Study Spotlight

Study Spotlight

Another Reason to Get Your Vitamin D: Stopping

Vitamin D continues to amaze researchers for all of its abilities. Add another to its already impressive list: protecting eyesight. That’s because a recent presentation showed that being deficient in vitamin D – a common occurrence, especially in Northern climates – is linked to diabetic retinopathy.

The researchers examined data from 13 studies, totaling over 9,000 participants with diabetes. They found an association between those with vitamin D deficiency and diabetic retinopathy. They reason that being low in vitamin D may likely make you more susceptible to this condition, and remark that supplementation as a preventive measure should be investigated.

In some ways, this report isn’t surprising. We know that vitamin D recommendations have historically been set too low. Supplementing daily with vitamin D is one of the best ways to protect good health, whether the concern is cancer, joint health, diabetes, or cognition.

The Study: The Relationship between Vitamin D Deficiency and Diabetic Retinopathy: A Systematic Review and Meta-Analysis.

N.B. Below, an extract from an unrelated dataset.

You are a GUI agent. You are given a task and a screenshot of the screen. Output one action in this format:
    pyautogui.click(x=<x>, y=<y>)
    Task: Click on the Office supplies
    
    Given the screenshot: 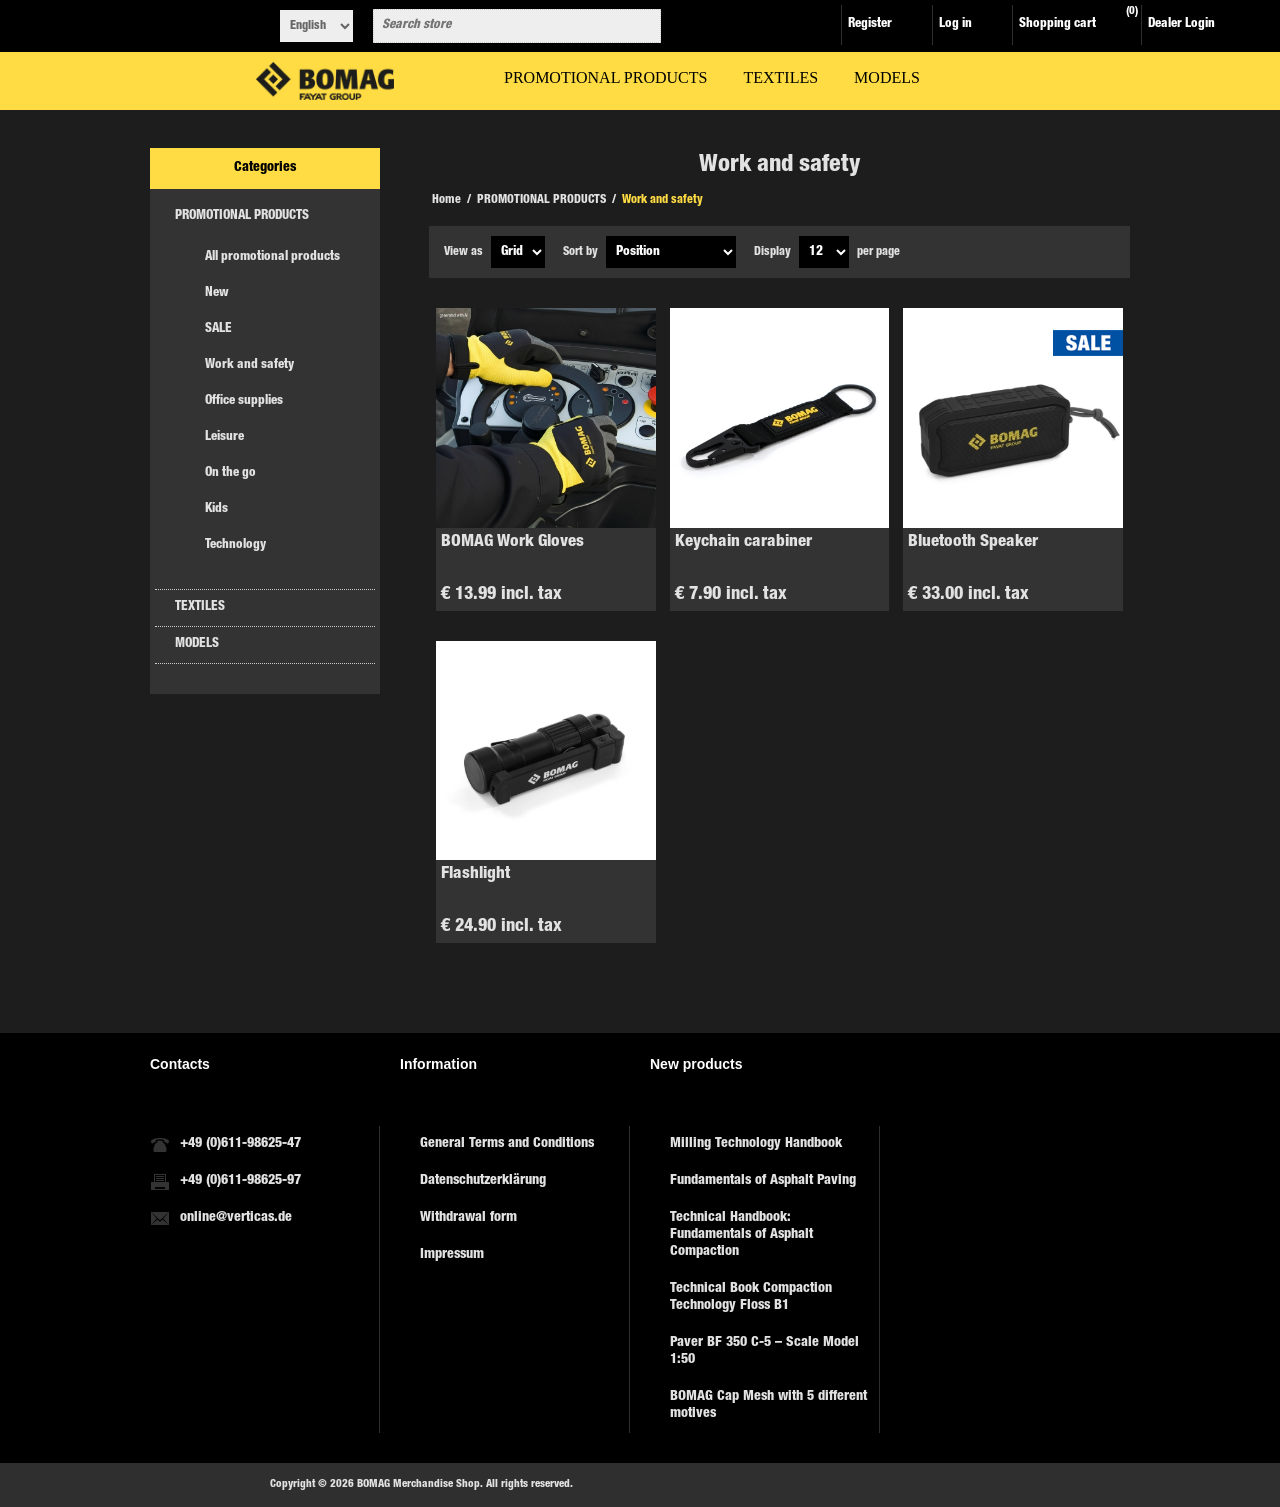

Upala S, Zhang J, Sanguankeo A. The relationship between vitamin D deficiency and diabetic retinopathy: a systematic review and meta-analysis. Endocr Pract. 2016;22 (Supp 2); Abstract 309

Objective: Diabetic retinopathy (DR) is one of the leading cases of blindness throughout the world. The role of vitamin D in the pathogenesis of diabetic retinopathy remains an area of debate. The purpose of this study was to comprehensively determine the strength of association between vitamin D deficiency (VDD) and DR. The secondary objective of this study was to determine if there exists any significant difference in serum vitamin D levels between patients with DR and control group patients. Methods: Two authors independently searched published studies indexed in the MEDLINE and EMBASE from their date of inception to July 2015. We conducted a systematic review and meta-analysis of observational studies that assessed the association between diabetic retinopathy and vitamin D deficiency. Vitamin D deficiency is defined as a serum level less than 20 ng/mL. Optimal vitamin D level was defined as a serum level greater than 30 ng/mL. Pooled odds ratios (OR) and mean difference (MD) with 95% confidence intervals (CIs) were calculated using a random-effect, Mantel-Haenszel analysis. Results: The initial search yielded 122 articles. Data were extracted from 13 studies involving 9,350 participants with diabetes mellitus who had undergone assessment for both DR and VDD. There is a statistically significant association between diabetic retinopathy and vitamin D deficiency with a pooled OR of 1.44 (95% CI: 1.15 to 1.81, P=0.001). There was also a statistically significant lower serum 25-hydroxyvitamin D level in patient subgroups with diabetic retinopathy vs control groups with a mean difference (MD) of -2.25 ng/mL (95% CI: -3.64 to -0.87, P=0.001) Conclusion: Our meta-analysis and systemic review demonstrates a significant association between VDD and DR and demonstrates a statistically significant difference in mean serum vitamin D levels between DR and non DR patients. Vitamin D supplementation as a protective mechanism against the development and progression of DR, particularly in elderly female patients, warrants further investigation.